_Your assignment_.
Output only the lines below from the one containing "LEGO (167, 960)" to the one containing "AT (211, 102)", exactly as written, both ends kept.

Saved data entries:
* * *

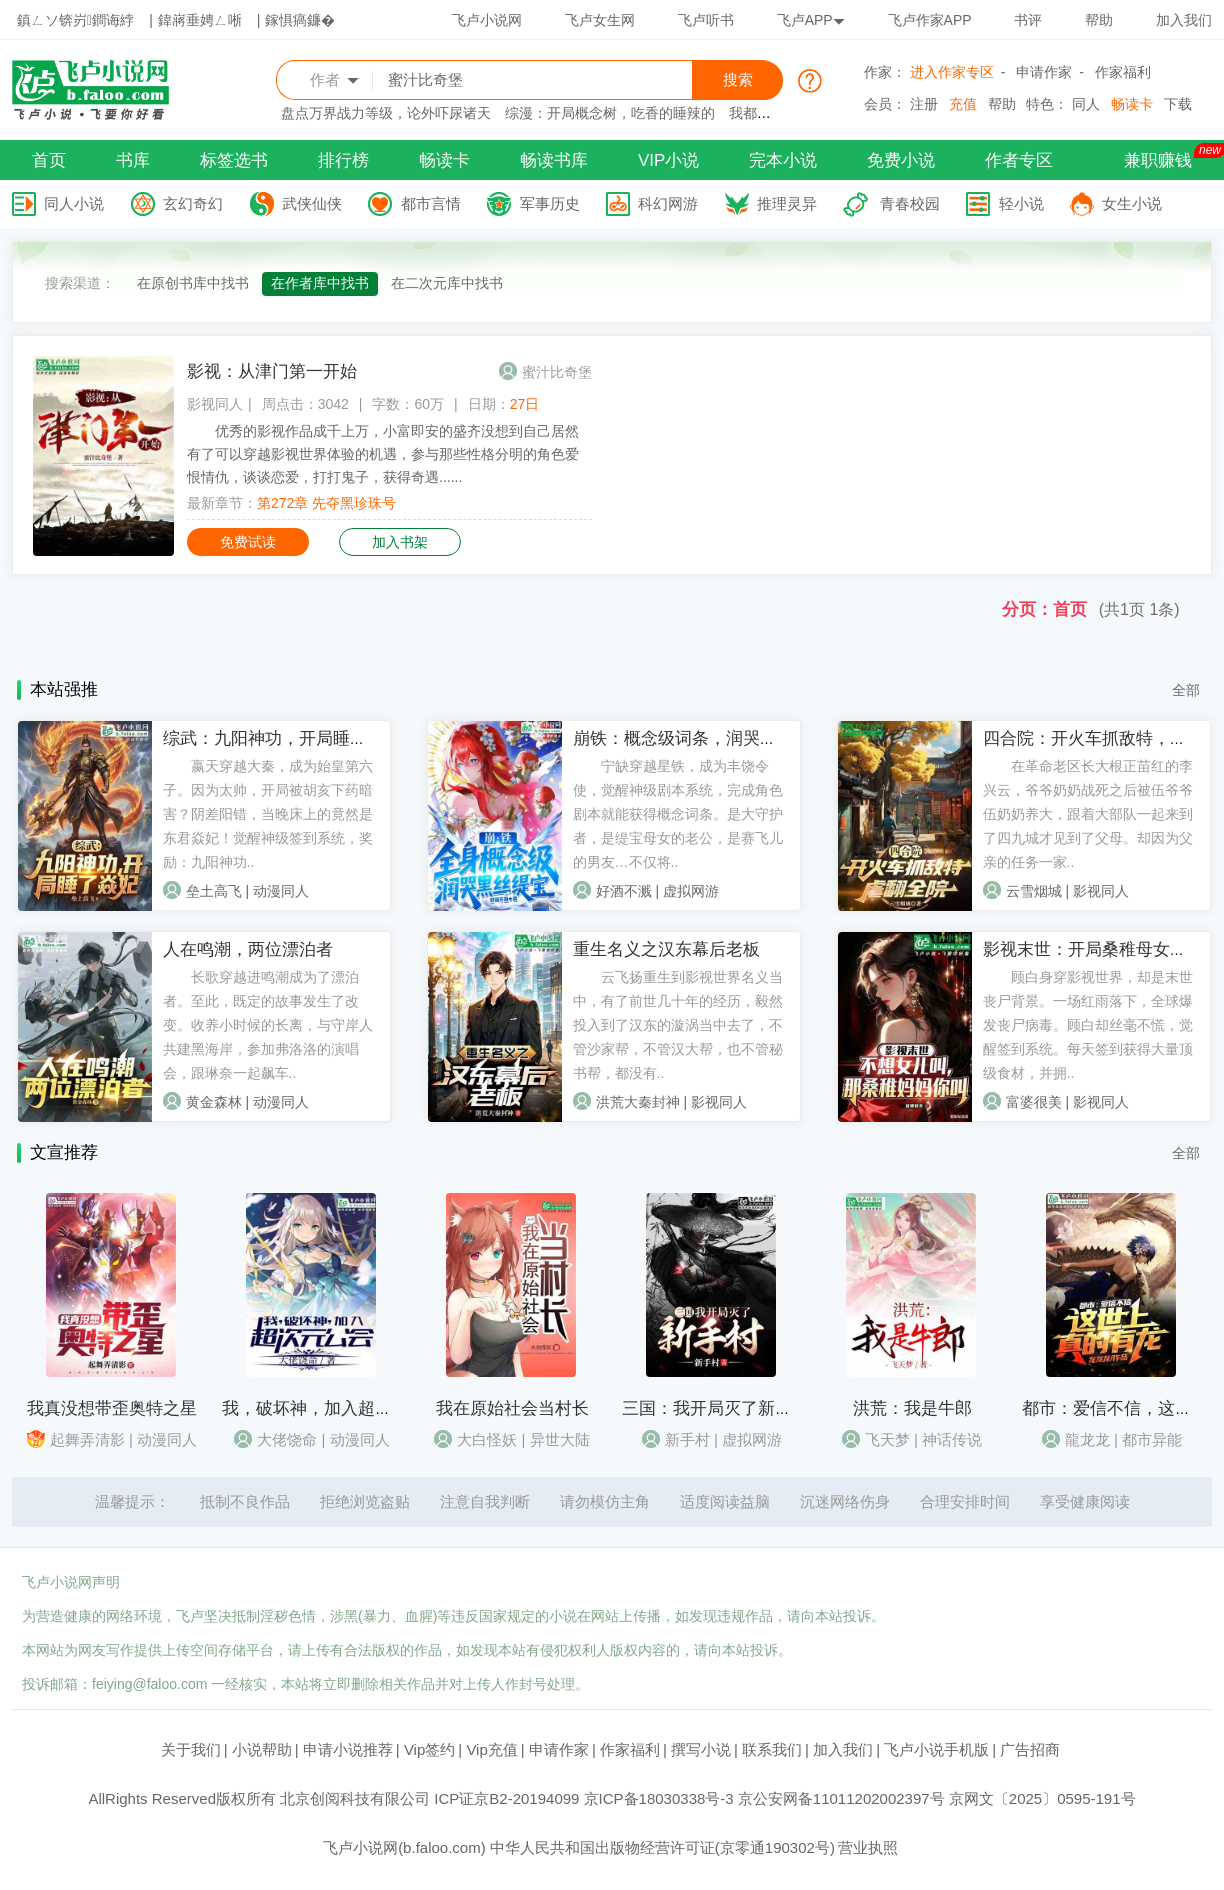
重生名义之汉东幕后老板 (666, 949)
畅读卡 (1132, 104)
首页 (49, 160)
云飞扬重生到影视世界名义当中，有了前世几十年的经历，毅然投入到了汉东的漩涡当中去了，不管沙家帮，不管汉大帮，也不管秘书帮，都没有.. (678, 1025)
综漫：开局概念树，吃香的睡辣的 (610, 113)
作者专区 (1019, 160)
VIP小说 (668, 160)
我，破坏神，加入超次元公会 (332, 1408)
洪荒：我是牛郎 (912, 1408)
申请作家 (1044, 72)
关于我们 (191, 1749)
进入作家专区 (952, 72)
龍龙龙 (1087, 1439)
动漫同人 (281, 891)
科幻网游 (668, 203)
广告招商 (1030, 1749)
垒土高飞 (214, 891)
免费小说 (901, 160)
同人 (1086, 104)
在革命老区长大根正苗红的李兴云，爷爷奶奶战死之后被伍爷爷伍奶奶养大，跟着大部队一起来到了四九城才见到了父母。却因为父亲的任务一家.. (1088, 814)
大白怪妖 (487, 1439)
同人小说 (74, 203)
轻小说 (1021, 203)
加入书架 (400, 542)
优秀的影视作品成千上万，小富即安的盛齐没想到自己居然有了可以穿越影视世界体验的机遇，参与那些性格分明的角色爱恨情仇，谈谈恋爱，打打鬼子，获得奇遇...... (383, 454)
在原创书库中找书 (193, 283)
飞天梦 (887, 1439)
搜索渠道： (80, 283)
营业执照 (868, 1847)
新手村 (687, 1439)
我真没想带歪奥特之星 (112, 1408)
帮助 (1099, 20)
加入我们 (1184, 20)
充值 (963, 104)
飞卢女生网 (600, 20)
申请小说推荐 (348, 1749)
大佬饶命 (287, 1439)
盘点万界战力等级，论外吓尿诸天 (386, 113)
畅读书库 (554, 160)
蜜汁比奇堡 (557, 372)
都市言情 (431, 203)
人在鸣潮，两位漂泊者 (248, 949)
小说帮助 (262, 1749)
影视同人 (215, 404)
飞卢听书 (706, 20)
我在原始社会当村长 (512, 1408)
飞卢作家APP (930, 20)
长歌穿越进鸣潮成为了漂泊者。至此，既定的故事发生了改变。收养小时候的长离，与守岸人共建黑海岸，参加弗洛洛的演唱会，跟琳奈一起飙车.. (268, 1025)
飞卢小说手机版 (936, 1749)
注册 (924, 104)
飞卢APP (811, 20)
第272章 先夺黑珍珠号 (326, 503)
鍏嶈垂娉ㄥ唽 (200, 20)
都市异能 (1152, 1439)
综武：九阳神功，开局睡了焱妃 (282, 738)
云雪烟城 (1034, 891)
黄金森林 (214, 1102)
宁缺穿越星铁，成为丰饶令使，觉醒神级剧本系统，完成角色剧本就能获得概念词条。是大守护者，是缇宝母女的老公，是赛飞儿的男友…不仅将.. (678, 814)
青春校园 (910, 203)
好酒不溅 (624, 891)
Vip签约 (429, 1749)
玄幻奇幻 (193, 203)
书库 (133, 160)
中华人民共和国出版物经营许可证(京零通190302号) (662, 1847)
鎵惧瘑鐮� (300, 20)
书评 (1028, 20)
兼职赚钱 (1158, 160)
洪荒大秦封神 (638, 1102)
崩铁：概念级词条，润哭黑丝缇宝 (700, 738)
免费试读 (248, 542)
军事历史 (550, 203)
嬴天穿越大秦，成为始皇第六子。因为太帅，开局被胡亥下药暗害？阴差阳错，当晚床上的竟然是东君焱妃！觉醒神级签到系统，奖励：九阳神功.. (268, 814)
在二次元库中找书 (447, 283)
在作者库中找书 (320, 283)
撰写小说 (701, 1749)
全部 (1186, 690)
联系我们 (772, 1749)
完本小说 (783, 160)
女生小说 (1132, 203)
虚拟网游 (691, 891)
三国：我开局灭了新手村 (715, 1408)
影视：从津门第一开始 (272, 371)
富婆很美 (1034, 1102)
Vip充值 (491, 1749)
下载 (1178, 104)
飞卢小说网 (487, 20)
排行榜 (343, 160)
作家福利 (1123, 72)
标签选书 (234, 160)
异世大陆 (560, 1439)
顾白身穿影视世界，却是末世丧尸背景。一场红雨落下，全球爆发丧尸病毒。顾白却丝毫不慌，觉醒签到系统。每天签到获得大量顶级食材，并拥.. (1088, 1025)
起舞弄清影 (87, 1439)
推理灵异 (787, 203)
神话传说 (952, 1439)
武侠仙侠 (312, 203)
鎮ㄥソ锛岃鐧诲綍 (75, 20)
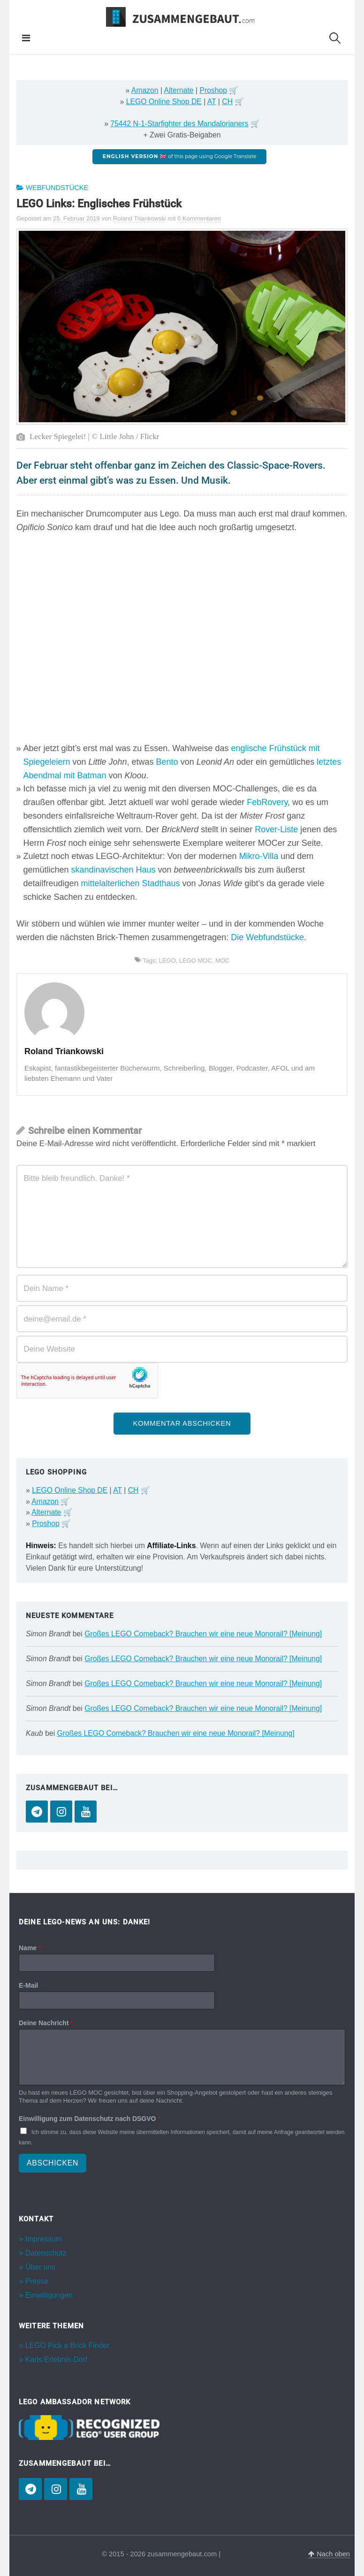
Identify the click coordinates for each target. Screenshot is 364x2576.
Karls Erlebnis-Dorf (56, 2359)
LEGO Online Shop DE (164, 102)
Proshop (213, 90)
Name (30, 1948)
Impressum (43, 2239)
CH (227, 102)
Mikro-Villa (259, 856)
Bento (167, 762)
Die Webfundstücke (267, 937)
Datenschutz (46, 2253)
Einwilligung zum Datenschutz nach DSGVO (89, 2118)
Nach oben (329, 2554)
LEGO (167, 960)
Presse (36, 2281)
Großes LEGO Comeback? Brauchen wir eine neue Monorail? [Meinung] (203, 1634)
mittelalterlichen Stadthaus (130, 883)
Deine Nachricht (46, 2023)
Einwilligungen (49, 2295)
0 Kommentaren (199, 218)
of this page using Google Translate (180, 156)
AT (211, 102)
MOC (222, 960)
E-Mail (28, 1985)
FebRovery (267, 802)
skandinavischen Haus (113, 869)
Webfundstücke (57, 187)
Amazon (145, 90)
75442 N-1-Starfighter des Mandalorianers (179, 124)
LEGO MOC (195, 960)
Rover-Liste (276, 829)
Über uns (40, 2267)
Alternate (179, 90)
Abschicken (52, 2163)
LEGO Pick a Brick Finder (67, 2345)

* * *

_Answer to this exercise_.
LEGO (167, 960)
Presse (36, 2281)
Großes LEGO Comeback? Brauchen wir eine neue Monorail? [Meinung] (203, 1634)
mittelalterlichen Stadthaus (130, 883)
Deine Nachricht (46, 2023)
Einwilligungen (49, 2295)
0 Kommentaren (199, 218)
of this page using Google Translate (180, 156)
AT (211, 102)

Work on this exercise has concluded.